Nevertheless, several disadvantages should be carefully considered, if this option is

uniquely selected for an early warning system for Israel: (a) Since the system does not

provide information about the location and magnitude of the potential damaging

earthquake, when ground shaking above the threshold is observed over a wide section of

the seismic fence array, the only option would be to alert the entire nation.

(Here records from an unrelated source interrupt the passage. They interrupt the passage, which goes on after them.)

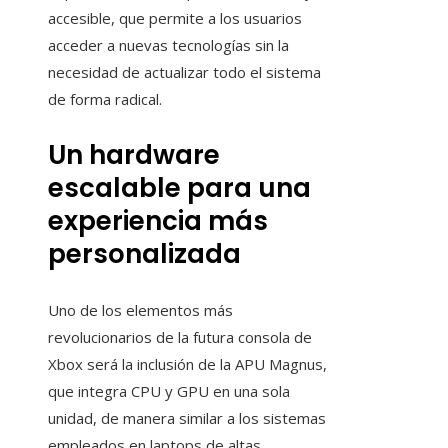
accesible, que permite a los usuarios
acceder a nuevas tecnologías sin la
necesidad de actualizar todo el sistema
de forma radical.
Un hardware
escalable para una
experiencia más
personalizada
Uno de los elementos más
revolucionarios de la futura consola de
Xbox será la inclusión de la APU Magnus,
que integra CPU y GPU en una sola
unidad, de manera similar a los sistemas
empleados en laptops de altas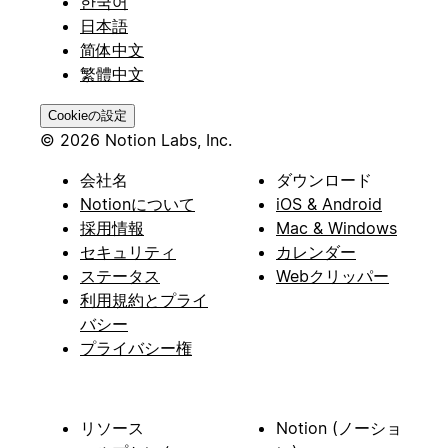
한국어
日本語
简体中文
繁體中文
Cookieの設定
© 2026 Notion Labs, Inc.
会社名
ダウンロード
Notionについて
iOS & Android
採用情報
Mac & Windows
セキュリティ
カレンダー
ステータス
Webクリッパー
利用規約とプライ
バシー
プライバシー権
リソース
Notion (ノーショ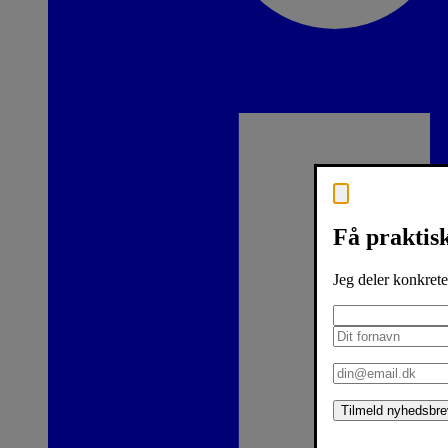
Få praktisk
Jeg deler konkrete
Tilmeld nyhedsbre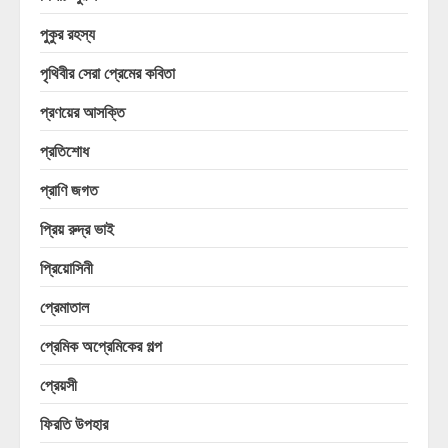
পুকুর রহস্য
পৃথিবীর সেরা প্রেমের কবিতা
প্রণয়ের আসক্তি
প্রতিশোধ
প্রাণি জগত
প্রিয় রুদ্র ভাই
প্রিয়োসিনী
প্রেমাতাল
প্রেমিক অপ্রেমিকের গল্প
প্রেয়সী
ফিরতি উপহার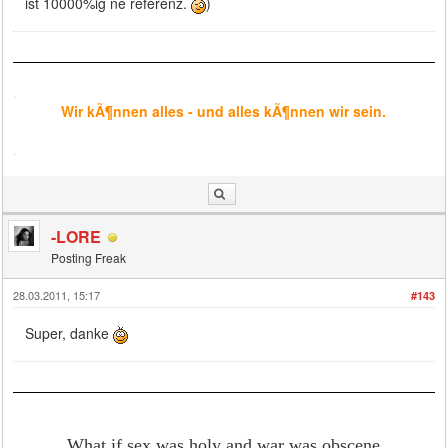
ist 10000%ig ne referenz.
)
.
Wir kÃ¶nnen alles - und alles kÃ¶nnen wir sein.
.
-LORE
Posting Freak
28.03.2011, 15:17
#143
Super, danke
_____What if sex was holy and war was obscene
_____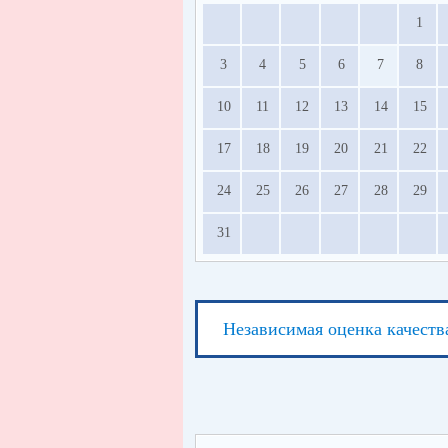
1
3
4
5
6
7
8
10
11
12
13
14
15
17
18
19
20
21
22
24
25
26
27
28
29
31
Независимая оценка качеств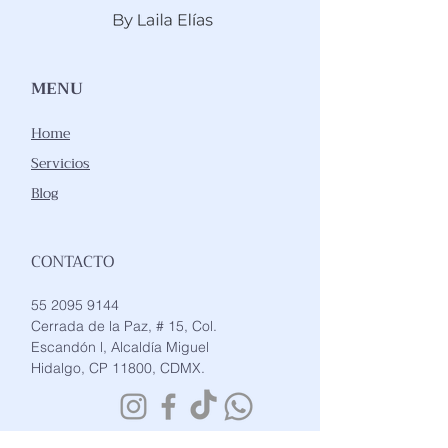
MENU
Home
Servicios
Blog
CONTACTO
55 2095 9144
Cerrada de la Paz, # 15, Col.
Escandón l, Alcaldía Miguel
Hidalgo, CP 11800, CDMX.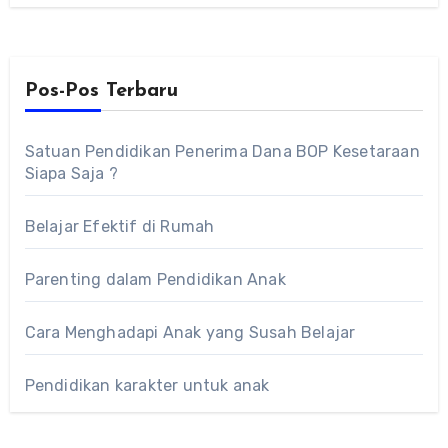
Pos-Pos Terbaru
Satuan Pendidikan Penerima Dana BOP Kesetaraan
Siapa Saja ?
Belajar Efektif di Rumah
Parenting dalam Pendidikan Anak
Cara Menghadapi Anak yang Susah Belajar
Pendidikan karakter untuk anak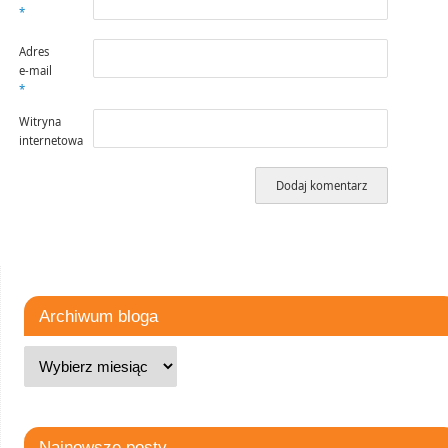
*
Adres
e-mail
*
Witryna
internetowa
Archiwum bloga
Najnowsze posty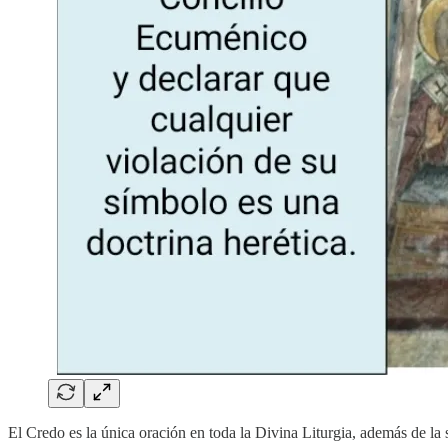
El Credo es la única oración en toda la Divina Liturgia, además de la 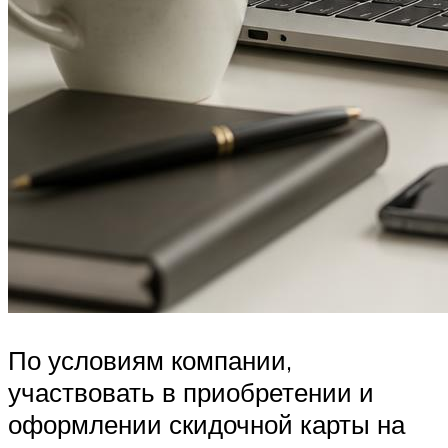
По условиям компании,
участвовать в приобретении и
оформлении скидочной карты на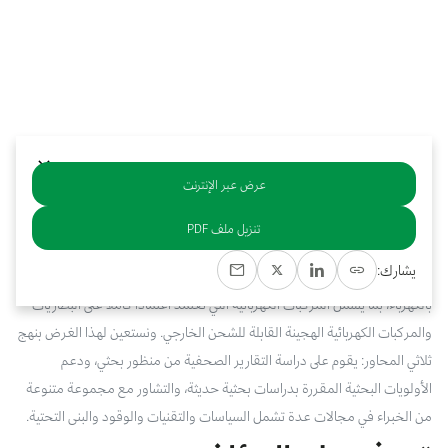
بوابة البيانات
انضم إلى فريقنا
استعرض الصور لأبرز فعالياتنا الأخيرة ومبادراتنا وشراكاتنا.
يرجى التواصل معنا للاستفسارات العامة، وفرص التعاون، والطلبات الإعلامية.
نوفر بيانات موثوقة ودقيقة في مجالي الطاقة والاقتصاد، ونتيحها للجميع.
عن كابسارك
عرض عبر الإنترنت
خلاصة
تنزيل ملف PDF
تسلط هذه الدراسة الضوء على أهم الأولويات البحثية المستجدة في مسار
يشارك:
السياسات المناخية والصناعية الذي يهدف إلى تحويل سيارات الركاب إلى العمل
بالكهرباء، بما يشمل المركبات الكهربائية التي تعتمد اعتمادًا كاملًا على البطاريات
والمركبات الكهربائية الهجينة القابلة للشحن الخارجي. ونستعين لهذا الغرض بنهج
ثلاثي المحاور: يقوم على دراسة التقارير الصحفية من منظور بحثي، ودعم
الأولويات البحثية المقررة بدراسات بحثية حديثة، والتشاور مع مجموعة متنوعة
من الخبراء في مجالات عدة تشمل السياسات والتقنيات والوقود والبنى التحتية.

Similar to

current strategies for missile early warning, knowing the original position of the

earthquake source and its magnitude could greatly help into identify and select the areas

where the potential damage is expected to be more severe and therefore to be alerted with

a high priority. (b) If the earthquake occurs far from the seismic fence, within the Israel

territory, the S-wave threshold system would likely fail, since the recorded acceleration

may be below the threshold, depending on the distance from the array and on the event

magnitude. (c) Such a threshold-based approach would likely be set to activate only for

large events/amplitude triggers in order to reduce the number of false alarms due to low

magnitude events, occurring in proximity of the accelerometer array or due to moderate

earthquakes at regional distances. Selecting the appropriate threshold can be very difficult

to optimize. Also, given that the system should only trigger for big events, it cannot be

exercised and tested other than in major earthquakes.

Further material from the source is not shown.